Friday, February 15, 2008

Remove and disable Hibernation Files in Windows XP

In Windows operating system environment such as Windows XP and Windows Vista system, there is always a file named hiberfil.sys created and existed in the system root drive on boot disk.

The hiberfil.sys is large and big in size, always as big as your system physical memory (RAM) size. For example, if the computer have 2 GB of DRAM memory, the hiberfil.sys file size will also be around 1.99 GB in size, taking up precious hard disk space, and in worse case increase fragmentation on the drive.

hiberfil.sys is a file that Windows system creates whenever the computer goes into hibernation mode. When system hibernates, the system state of the computer is preserved by storing a copy of all data in the memory in hiberfil.sys file located on your local disk, so that when the computer restarts, the information can be read into memory to restore the state as of exact state when computer starts to hibernate. That also explains why the size of hiberfil.sys file is always same size with computer’s memory size.

If you have ever used hibernation feature in XP and Vista, the hiberfil.sys file will be created. Actually, Windows kernel reserves hiberfil.sys file and allocates space equivalent to memory size to it when installing Windows and enables hibernate ability by default, thus the file exists too even if you never put system into hibernation mode. However, when the computer wakes up from hibernation, the hiberfil.sys file is left on the hard disk and not deleted.
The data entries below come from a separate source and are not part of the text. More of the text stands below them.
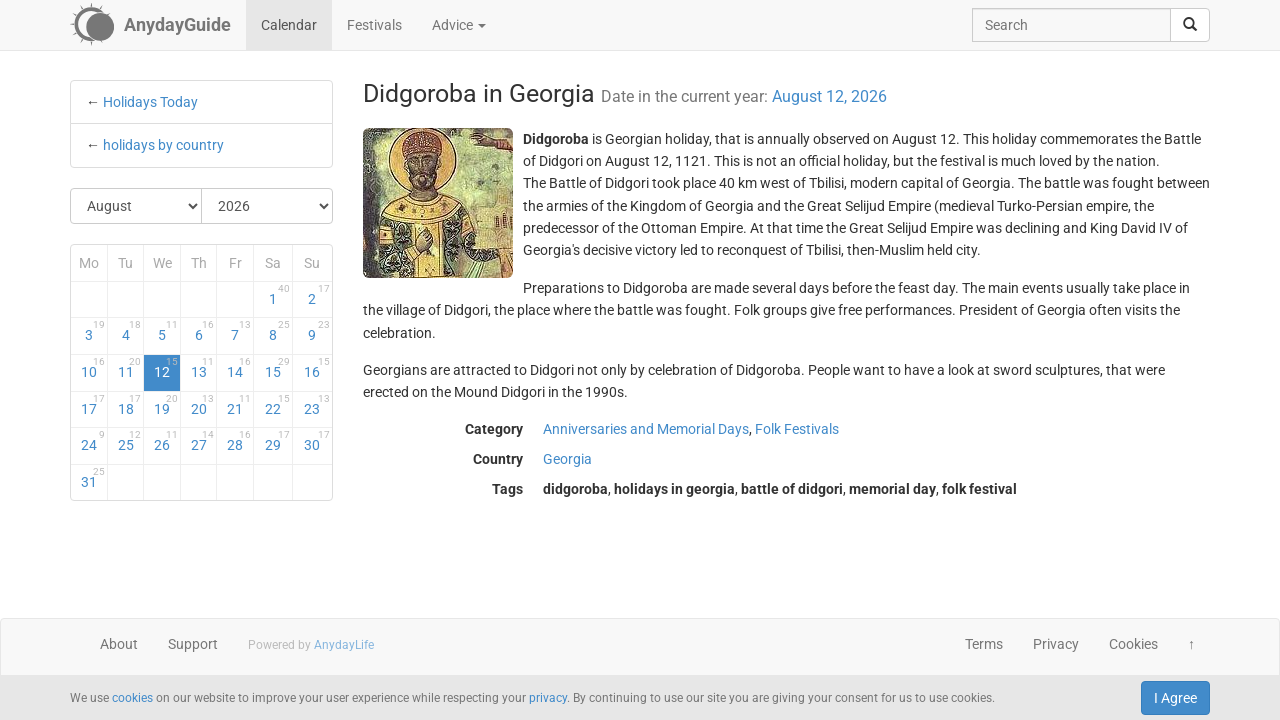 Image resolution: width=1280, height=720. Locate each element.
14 (239, 368)
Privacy (1056, 644)
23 (316, 405)
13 (203, 368)
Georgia (567, 459)
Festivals (374, 25)
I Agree (1175, 698)
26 (166, 441)
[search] (1190, 25)
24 (93, 441)
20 (203, 405)
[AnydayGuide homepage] (150, 25)
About (119, 644)
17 (93, 405)
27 (203, 441)
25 (130, 441)
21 (239, 405)
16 (316, 368)
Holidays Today (150, 102)
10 (93, 368)
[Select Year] (267, 206)
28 (239, 441)
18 (130, 405)
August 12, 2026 (829, 96)
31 (93, 478)
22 (277, 405)
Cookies (1133, 644)
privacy (548, 698)
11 (130, 368)
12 (166, 368)
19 (166, 405)
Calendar (289, 25)
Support (193, 644)
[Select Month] (136, 206)
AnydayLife (344, 645)
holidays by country (163, 145)
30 (316, 441)
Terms (984, 644)
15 (277, 368)
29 (277, 441)
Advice (459, 25)
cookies (132, 698) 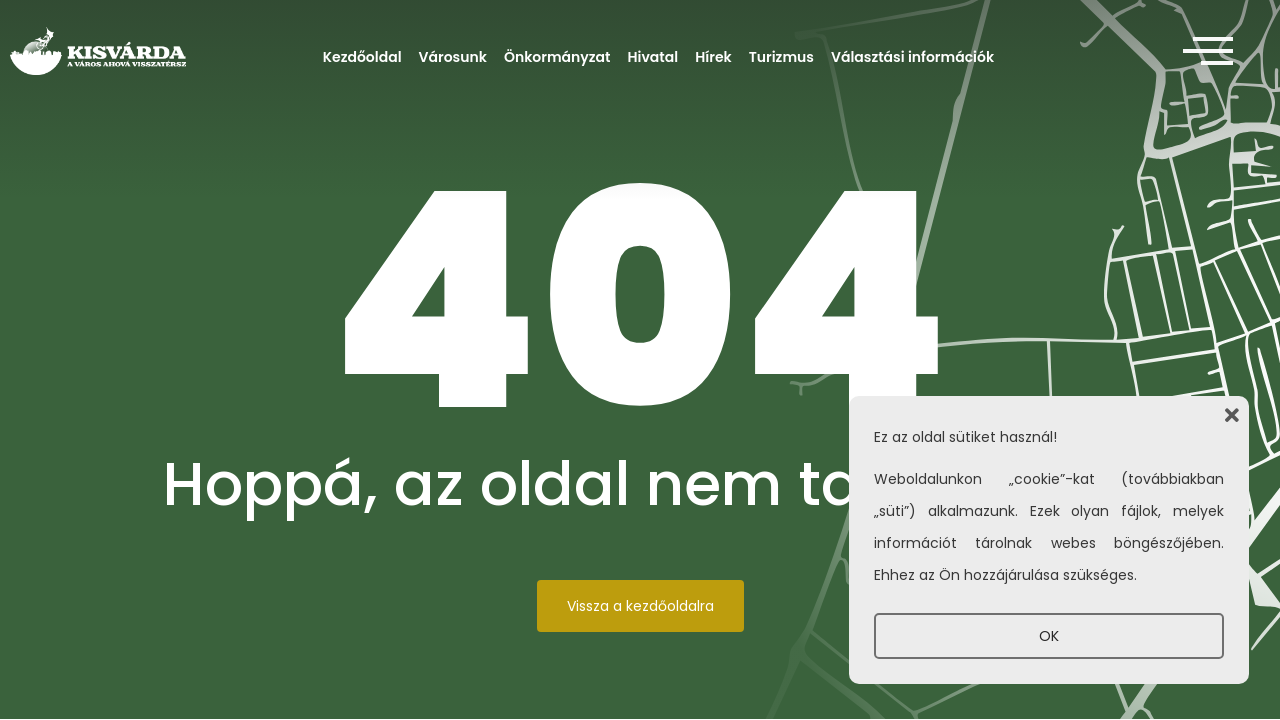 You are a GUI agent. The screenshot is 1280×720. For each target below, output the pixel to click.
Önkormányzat (557, 57)
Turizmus (781, 57)
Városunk (453, 57)
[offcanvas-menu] (1208, 52)
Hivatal (653, 57)
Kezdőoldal (362, 57)
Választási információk (912, 57)
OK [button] (1049, 636)
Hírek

If you no longer use the hibernate feature of Windows XP and Vista, the safest way to remove and delete hiberfil.sys from the hard disk is to turn off and disable hibernation function.

How to disable Hybernation in Windows XP:


  • Go to Control Panel, click on Performance and Maintenance link, then run Power Options applet.
  • Go to Hibernate tab.
  • Uncheck and untick the Enable hibernation option.